Growing up in Detroit, I often thought of interest in automotive history as a particularly American, if not Southeastern Michigan, phenomenon. As a young adult, working in an automotive advertising agency, surrounded by a plethora of male auto aficionados, I assumed this enthusiasm for all things automotive was most often framed by gender and geography. Imagine my surprise, therefore, when beginning my research on women and cars, I discovered that two of the more prominent and prolific historians of the female motorist were neither male nor American. Margaret Walsh, a historian at the University of Nottingham in the UK, who I have written about in an earlier blog, and Georgine Clarsen, a scholar of history at the University of Wollongong in Australia, have individually and independently made considerable contributions to the women’s automotive history archives. While Walsh’s work focuses primarily on the history of the woman driver in the United States, Clarsen’s major work – Eat My Dust: Early Women Motorists – explores women’s active roles in shaping automobile culture in her native Australia, Britain, British colonial Africa, as well as the USA. Her most recent research – as noted in The Conversation – specifically examines early around-Australia automobile journeys and the role of automobility in shaping ideas of colonial settler landscapes and identities. While much of her scholarship is centered on the automobile, Clarsen has also written extensively on women’s mobilities in other modes of transportation, such as bicycles and buses.
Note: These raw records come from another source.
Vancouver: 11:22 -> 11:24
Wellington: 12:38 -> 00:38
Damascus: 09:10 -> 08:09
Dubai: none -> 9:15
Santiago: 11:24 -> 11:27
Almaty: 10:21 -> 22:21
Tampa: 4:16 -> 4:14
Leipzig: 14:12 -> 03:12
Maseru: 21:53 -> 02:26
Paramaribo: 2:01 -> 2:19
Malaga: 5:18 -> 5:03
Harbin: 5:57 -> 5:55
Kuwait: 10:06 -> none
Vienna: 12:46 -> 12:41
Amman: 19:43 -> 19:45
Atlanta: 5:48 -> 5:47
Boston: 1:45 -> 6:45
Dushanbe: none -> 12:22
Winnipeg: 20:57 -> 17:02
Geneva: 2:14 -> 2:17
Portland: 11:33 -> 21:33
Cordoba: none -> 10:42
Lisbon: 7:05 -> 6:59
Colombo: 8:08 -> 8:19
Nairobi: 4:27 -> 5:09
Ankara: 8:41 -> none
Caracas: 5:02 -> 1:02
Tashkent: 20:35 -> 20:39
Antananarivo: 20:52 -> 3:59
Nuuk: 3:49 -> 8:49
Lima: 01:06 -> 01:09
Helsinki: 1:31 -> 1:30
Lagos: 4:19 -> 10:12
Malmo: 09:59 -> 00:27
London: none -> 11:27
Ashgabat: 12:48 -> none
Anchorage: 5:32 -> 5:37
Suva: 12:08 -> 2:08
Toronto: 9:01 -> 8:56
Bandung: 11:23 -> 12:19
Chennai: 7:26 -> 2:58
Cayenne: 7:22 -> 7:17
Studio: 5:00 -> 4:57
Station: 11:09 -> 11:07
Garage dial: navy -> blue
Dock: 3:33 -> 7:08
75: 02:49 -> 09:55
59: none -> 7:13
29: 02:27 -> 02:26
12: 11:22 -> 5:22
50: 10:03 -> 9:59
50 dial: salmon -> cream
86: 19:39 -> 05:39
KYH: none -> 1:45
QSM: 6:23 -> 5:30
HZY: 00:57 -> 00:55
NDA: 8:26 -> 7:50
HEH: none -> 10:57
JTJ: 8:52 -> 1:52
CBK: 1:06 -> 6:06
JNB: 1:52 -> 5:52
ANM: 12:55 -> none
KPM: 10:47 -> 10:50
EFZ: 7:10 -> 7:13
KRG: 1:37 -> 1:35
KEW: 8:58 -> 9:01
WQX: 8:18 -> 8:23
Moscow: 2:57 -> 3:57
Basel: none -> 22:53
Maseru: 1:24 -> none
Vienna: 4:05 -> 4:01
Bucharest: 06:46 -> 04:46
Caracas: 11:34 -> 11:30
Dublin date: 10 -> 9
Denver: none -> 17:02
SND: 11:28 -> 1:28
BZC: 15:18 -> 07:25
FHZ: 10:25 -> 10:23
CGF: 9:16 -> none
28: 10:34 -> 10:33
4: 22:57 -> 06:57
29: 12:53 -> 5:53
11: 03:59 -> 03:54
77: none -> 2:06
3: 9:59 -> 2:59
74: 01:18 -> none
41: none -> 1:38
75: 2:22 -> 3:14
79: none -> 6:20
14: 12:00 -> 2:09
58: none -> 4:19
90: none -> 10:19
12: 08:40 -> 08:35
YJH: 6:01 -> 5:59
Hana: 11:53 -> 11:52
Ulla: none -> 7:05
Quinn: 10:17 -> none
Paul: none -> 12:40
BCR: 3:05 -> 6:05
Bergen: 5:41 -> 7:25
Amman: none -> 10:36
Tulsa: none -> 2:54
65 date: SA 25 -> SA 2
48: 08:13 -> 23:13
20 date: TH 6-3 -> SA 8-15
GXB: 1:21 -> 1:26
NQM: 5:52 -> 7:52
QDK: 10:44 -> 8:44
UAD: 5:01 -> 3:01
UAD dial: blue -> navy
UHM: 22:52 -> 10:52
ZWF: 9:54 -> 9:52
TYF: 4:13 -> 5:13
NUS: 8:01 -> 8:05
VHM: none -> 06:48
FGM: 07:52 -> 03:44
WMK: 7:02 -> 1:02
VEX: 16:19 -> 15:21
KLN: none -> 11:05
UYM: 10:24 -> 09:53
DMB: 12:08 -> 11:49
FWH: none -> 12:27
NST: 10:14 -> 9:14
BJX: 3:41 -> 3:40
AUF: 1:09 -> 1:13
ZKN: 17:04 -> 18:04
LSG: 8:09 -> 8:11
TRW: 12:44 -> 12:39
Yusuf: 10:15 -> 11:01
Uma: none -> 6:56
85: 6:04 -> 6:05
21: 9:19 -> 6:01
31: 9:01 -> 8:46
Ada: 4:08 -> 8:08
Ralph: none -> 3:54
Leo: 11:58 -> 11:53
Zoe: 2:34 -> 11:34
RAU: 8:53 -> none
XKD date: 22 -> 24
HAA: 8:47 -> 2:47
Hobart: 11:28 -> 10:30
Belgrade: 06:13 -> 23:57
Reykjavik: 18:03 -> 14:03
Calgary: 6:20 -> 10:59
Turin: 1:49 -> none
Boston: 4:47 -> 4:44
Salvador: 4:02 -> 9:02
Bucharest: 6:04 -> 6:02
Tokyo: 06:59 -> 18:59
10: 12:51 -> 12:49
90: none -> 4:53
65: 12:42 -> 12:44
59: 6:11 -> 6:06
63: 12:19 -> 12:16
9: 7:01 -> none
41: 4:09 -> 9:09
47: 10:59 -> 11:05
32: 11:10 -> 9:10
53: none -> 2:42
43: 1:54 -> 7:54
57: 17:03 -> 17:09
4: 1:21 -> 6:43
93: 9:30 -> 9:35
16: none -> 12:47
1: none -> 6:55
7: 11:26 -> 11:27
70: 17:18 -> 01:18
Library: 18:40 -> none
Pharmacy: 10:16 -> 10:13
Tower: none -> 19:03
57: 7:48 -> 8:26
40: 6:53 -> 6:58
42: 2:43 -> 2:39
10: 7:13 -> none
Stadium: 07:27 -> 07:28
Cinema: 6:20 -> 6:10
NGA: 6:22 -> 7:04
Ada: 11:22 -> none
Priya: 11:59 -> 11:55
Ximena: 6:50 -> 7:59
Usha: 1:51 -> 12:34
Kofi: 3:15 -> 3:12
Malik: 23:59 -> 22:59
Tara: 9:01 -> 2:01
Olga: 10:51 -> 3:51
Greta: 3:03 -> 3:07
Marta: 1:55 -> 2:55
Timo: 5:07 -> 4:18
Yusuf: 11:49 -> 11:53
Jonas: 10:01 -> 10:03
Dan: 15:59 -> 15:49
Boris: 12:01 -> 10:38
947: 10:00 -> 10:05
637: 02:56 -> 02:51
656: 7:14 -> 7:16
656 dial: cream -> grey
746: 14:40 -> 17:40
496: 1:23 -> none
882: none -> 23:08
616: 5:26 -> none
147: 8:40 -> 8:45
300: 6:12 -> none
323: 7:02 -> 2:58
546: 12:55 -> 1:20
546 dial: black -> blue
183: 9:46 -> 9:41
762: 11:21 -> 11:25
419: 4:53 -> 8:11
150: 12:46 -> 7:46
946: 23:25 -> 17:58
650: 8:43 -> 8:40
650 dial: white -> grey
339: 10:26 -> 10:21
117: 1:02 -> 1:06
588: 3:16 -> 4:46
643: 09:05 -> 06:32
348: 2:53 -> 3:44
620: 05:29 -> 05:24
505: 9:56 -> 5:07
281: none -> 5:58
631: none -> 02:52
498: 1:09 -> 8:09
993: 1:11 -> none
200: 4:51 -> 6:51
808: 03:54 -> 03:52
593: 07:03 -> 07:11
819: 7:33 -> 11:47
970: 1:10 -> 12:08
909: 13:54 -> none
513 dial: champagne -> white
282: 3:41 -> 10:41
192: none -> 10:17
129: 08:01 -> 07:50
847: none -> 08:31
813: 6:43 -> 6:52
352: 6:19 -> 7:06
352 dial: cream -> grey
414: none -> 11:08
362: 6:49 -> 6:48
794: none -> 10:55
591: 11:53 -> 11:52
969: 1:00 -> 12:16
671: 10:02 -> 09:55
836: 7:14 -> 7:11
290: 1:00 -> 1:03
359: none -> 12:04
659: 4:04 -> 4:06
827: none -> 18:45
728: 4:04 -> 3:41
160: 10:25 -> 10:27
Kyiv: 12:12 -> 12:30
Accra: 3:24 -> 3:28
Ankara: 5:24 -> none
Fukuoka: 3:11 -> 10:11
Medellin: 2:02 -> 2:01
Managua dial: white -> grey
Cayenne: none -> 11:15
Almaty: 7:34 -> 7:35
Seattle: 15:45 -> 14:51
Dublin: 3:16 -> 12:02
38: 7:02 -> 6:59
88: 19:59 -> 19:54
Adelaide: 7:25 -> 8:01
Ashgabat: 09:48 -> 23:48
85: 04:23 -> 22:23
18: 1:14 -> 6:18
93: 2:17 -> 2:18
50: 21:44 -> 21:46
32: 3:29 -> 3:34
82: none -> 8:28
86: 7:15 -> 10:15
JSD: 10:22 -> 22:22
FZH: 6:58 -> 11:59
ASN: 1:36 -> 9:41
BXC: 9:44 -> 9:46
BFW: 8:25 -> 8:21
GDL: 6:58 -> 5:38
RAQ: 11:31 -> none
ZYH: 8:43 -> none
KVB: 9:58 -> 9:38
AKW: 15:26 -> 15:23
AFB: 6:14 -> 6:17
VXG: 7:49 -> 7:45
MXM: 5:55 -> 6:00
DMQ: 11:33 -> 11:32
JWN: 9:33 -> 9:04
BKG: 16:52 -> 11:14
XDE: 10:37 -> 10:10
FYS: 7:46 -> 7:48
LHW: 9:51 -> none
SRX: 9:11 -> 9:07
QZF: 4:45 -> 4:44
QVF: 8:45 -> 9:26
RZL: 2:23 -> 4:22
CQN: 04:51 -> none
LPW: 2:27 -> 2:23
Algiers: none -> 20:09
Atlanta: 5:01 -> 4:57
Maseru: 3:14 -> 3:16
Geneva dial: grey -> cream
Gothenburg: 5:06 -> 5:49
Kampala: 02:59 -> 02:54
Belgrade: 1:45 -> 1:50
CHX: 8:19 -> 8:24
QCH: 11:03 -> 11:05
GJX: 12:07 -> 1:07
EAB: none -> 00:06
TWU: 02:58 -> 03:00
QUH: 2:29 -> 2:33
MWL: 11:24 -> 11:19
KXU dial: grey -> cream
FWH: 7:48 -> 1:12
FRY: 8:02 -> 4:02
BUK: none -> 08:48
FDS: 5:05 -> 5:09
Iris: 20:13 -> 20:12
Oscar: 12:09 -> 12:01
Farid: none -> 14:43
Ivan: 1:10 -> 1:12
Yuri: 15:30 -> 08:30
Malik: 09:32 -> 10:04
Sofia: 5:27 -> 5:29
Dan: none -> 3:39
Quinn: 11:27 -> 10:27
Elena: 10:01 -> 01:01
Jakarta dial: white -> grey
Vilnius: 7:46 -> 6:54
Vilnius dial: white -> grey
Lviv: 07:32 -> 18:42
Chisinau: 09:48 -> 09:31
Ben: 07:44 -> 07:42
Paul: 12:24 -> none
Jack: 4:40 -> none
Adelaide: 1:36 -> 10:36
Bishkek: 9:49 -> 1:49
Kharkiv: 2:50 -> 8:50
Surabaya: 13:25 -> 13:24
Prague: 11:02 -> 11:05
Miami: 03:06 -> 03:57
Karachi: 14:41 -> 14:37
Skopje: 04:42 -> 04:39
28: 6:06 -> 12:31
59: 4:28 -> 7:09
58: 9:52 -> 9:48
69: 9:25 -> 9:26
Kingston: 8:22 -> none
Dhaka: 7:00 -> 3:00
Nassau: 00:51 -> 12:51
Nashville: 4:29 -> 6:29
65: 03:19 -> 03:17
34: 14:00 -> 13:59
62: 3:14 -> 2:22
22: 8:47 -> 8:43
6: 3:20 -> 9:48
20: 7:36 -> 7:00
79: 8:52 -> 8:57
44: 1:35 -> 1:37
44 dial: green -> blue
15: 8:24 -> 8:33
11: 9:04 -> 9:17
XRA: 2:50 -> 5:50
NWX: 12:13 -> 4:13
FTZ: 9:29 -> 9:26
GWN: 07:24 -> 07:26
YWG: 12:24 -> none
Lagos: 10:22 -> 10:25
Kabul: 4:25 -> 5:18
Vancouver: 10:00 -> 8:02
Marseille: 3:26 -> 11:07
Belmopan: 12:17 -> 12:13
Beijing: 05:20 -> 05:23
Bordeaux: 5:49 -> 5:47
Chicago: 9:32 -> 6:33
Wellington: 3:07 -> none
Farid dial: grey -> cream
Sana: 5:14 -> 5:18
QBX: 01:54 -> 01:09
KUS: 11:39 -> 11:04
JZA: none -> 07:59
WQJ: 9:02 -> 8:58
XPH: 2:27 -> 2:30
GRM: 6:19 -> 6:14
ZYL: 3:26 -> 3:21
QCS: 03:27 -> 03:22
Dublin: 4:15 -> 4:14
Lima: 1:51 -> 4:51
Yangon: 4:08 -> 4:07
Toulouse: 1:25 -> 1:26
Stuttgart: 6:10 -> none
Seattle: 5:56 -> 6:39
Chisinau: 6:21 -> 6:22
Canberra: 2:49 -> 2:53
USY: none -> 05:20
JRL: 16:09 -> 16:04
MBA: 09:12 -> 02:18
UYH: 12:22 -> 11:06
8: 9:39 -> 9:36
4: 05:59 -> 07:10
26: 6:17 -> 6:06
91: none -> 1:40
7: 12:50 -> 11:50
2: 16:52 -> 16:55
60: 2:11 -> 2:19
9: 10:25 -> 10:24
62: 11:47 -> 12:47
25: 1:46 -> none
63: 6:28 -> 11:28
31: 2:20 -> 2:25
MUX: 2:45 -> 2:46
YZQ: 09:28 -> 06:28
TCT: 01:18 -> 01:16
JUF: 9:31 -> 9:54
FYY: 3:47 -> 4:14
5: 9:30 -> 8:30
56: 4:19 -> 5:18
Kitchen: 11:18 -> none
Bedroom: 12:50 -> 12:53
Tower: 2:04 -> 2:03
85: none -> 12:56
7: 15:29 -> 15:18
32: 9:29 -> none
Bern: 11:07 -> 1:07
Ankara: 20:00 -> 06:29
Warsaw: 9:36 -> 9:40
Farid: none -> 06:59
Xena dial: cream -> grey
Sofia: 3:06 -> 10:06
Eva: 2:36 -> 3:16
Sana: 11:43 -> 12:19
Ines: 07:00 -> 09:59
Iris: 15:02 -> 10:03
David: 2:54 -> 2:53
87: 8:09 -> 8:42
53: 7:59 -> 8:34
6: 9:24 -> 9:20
As both a historian and a feminist, Clarsen is interested not only on the specifics of women’s early automobility, but also how automotive narratives were often called upon to frame sexual difference, bodily experience, and identity. Considering the countless histories generated since the automobile’s inception, Clarsen writes, “Histories of automobiles […] are more than they seem. Like all histories, they exceed their avowed subject matter to tell a great more besides. Beyond their manifest concerns, they provide a dense array of metaphors, images and progressions through which other stories have been told” (Dainty 153). Clarsen’s extensive scholarship is valuable not only as a source of knowledge regarding the early woman driver, but also calls upon women’s relationship to the automobile to frame debates about class, gender, sexuality, race, and nation in a variety of locations.
In my own work, I found Clarsen’s writing invaluable in discussions regarding the woman driver stereotype and how women – throughout automotive history – have been routinely dismissed as unknowledgeable about cars, uninterested in automobile technology, and inept as drivers. While I am not a historian, automobile/mobility scholars such as Clarsen have both informed my work and served as inspiration into my research devoted to the subject of women and cars.
Clarsen, Georgine. “The ‘Dainty Female Toe’ and the ‘Brawny Male Arm’: Conceptions of Bodies and Power in Automobile Technology.” Australian Feminist Studies 15.32 (2000): 153-163.